[Collected data]
---*---

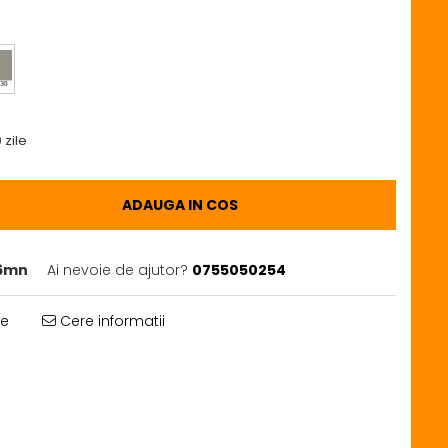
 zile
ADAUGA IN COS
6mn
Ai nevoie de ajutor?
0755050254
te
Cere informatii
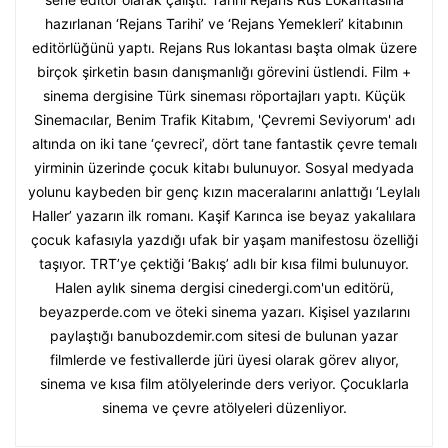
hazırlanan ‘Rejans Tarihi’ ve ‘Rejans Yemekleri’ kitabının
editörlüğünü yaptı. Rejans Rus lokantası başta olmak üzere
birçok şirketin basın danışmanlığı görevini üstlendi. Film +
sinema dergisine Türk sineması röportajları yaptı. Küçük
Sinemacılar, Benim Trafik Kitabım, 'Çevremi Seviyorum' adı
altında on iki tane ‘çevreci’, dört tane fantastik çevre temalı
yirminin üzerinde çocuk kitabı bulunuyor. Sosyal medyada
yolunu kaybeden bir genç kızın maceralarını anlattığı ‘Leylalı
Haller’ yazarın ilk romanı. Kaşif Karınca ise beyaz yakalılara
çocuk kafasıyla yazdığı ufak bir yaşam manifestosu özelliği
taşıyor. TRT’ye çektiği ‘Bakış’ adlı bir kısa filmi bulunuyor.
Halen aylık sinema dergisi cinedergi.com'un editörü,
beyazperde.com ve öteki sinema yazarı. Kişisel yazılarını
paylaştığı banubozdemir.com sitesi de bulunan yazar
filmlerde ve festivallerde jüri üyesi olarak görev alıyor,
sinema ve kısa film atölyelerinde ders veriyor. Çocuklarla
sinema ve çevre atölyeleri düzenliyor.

---*---

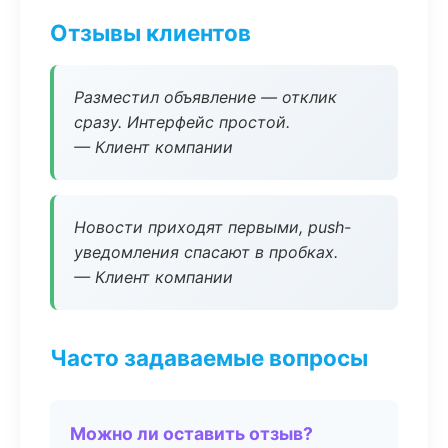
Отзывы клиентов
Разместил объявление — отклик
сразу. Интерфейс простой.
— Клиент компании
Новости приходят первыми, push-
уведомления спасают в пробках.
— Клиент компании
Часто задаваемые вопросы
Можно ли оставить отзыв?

---*---

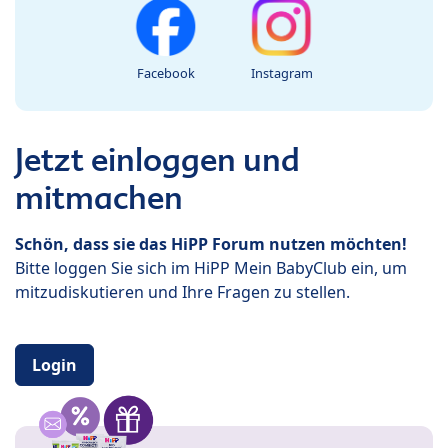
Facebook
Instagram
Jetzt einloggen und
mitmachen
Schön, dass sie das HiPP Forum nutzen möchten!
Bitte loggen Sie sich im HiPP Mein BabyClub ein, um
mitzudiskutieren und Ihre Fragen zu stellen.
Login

---*---

◆ **WORK INSTRUCTION**
Report, using only a number, how many lines above hold the word "Rejans".

◆ **TASK RESULT**
2